Readiness/Liveness probe failure after IR Mismatch

dynajoe commented 1 year ago

Describe the bug IR Mismatch for large IR (orders of 100's of MB seen up to 1GB) causes diagd to hang and eventually fail readiness/liveness probes causing pod restart.

To Reproduce Create a sizeable configuration: 2 listeners, 500 hosts, 1500 mappings Force reconfiguration by updating one of the mappings over and over. Eventually, the go process requesting snapshots will hang waiting for diagd to respond (it uses http default client with no timeout). Once 10 minutes have elapsed, the go process will begin reporting that diagd is unhealthy and fail probes. (The 10 minutes is the grace period for the diagd process to have updated snapshot)

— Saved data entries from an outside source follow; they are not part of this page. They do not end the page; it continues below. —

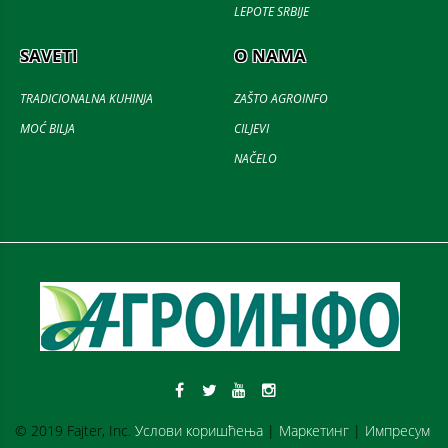
LEPOTE SRBIJE
SAVETI
O NAMA
TRADICIONALNA KUHINJA
ZAŠTO AGROINFO
MOĆ BILJA
CILJEVI
NAČELO
© 2019 Fajter, Inc.
Услови коришћења
|
Маркетинг
|
Импресум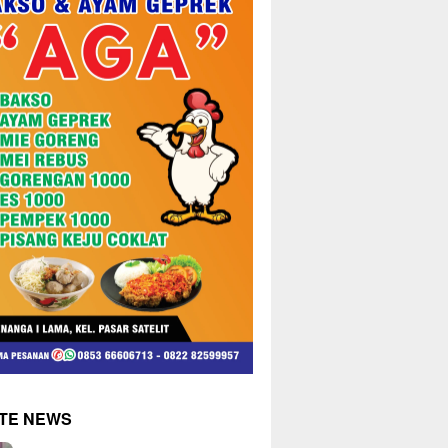
TE NEWS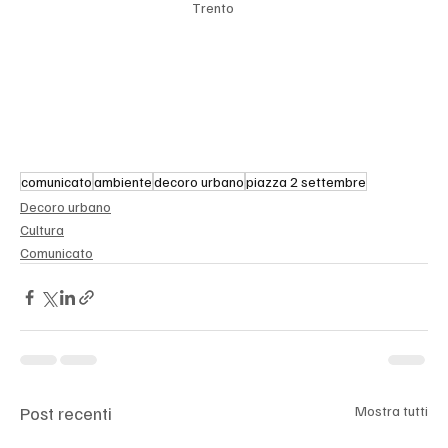
Trento
comunicato
ambiente
decoro urbano
piazza 2 settembre
Decoro urbano
Cultura
Comunicato
Post recenti
Mostra tutti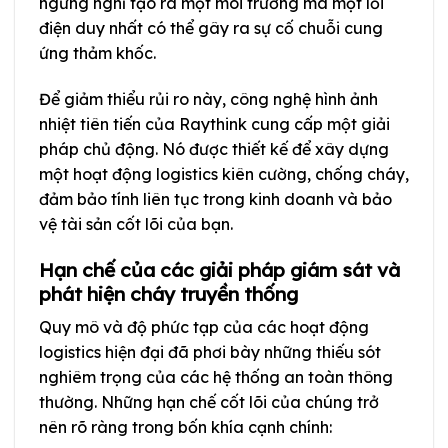
ngừng nghỉ tạo ra một môi trường mà một lỗi
điện duy nhất có thể gây ra sự cố chuỗi cung
ứng thảm khốc.
Để giảm thiểu rủi ro này, công nghệ hình ảnh
nhiệt tiên tiến của Raythink cung cấp một giải
pháp chủ động. Nó được thiết kế để xây dựng
một hoạt động logistics kiên cường, chống cháy,
đảm bảo tính liên tục trong kinh doanh và bảo
vệ tài sản cốt lõi của bạn.
Hạn chế của các giải pháp giám sát và
phát hiện cháy truyền thống
Quy mô và độ phức tạp của các hoạt động
logistics hiện đại đã phơi bày những thiếu sót
nghiêm trọng của các hệ thống an toàn thông
thường. Những hạn chế cốt lõi của chúng trở
nên rõ ràng trong bốn khía cạnh chính: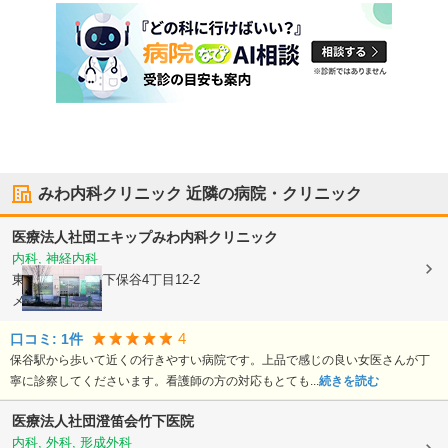
みわ内科クリニック
近隣の病院・クリニック
医療法人社団エキップ
みわ内科クリニック
内科, 神経内科
東京都西東京市
下保谷4丁目12-2
メゾン泉
4
口コミ:
1
件
保谷駅から歩いて近くの行きやすい病院です。上品で感じの良い女医さんが丁
寧に診察してくださいます。看護師の方の対応もとても...
続きを読む
医療法人社団澄笛会
竹下医院
内科, 外科, 形成外科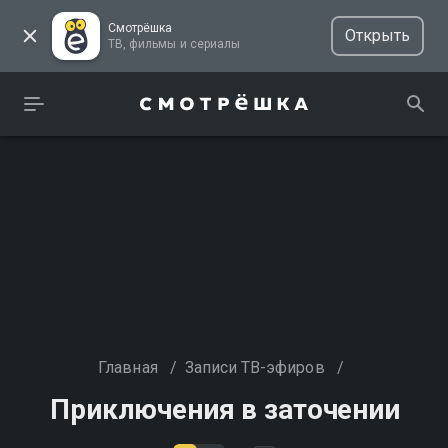
Смотрёшка
Открыть
ТВ, фильмы и сериалы
Главная
/
Записи ТВ-эфиров
/
Приключения в заточении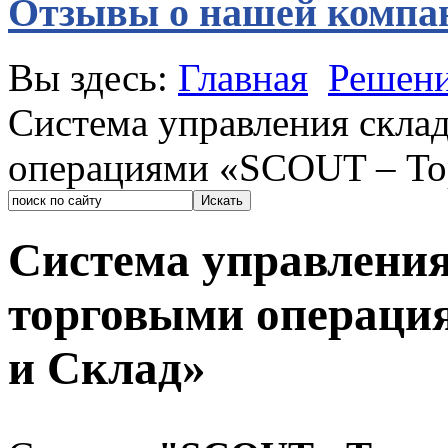
Отзывы о нашей компа
Вы здесь:
Главная
Решен
Система управления скла
операциями «SCOUT – То
Система управления
торговыми операци
и Склад»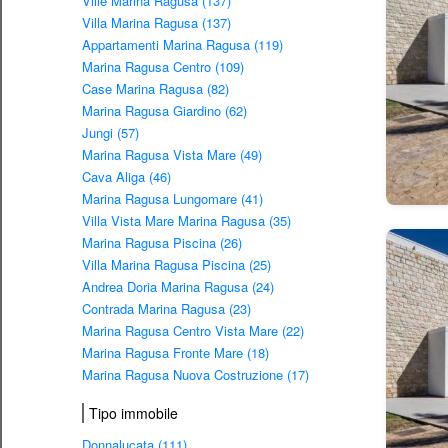
Ville Marina Ragusa (137)
Villa Marina Ragusa (137)
Appartamenti Marina Ragusa (119)
Marina Ragusa Centro (109)
Case Marina Ragusa (82)
Marina Ragusa Giardino (62)
Jungi (57)
Marina Ragusa Vista Mare (49)
Cava Aliga (46)
Marina Ragusa Lungomare (41)
Villa Vista Mare Marina Ragusa (35)
Marina Ragusa Piscina (26)
Villa Marina Ragusa Piscina (25)
Andrea Doria Marina Ragusa (24)
Contrada Marina Ragusa (23)
Marina Ragusa Centro Vista Mare (22)
Marina Ragusa Fronte Mare (18)
Marina Ragusa Nuova Costruzione (17)
Tipo immobile
Donnalucata (111)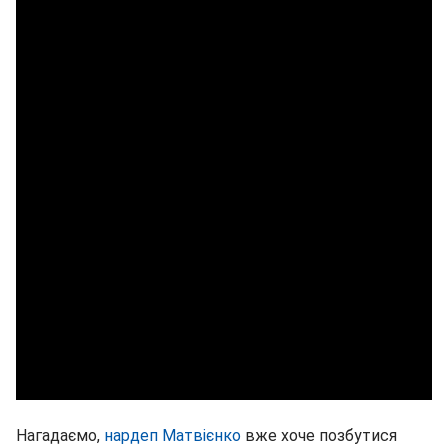
Нагадаємо,
нардеп Матвієнко
вже хоче позбутися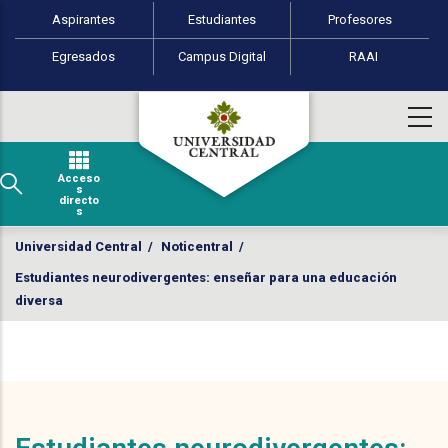
Perfiles de usuario
Pasar al contenido principal
Aspirantes
Estudiantes
Profesores
Egresados
Campus Digital
RAAI
Acceso
s
directo
s
Universidad Central
/
Noticentral
/
Estudiantes neurodivergentes: enseñar para una educación
diversa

Expected behavior The snapshot processing queue should not be blocked on an IR mismatch.

Versions (please complete the following information):

Ambassador: 2.1.2
Kubernetes environment: EKS 1.22

Additional context Here's a stack trace I gathered while event processing was blocked on diffing large json files.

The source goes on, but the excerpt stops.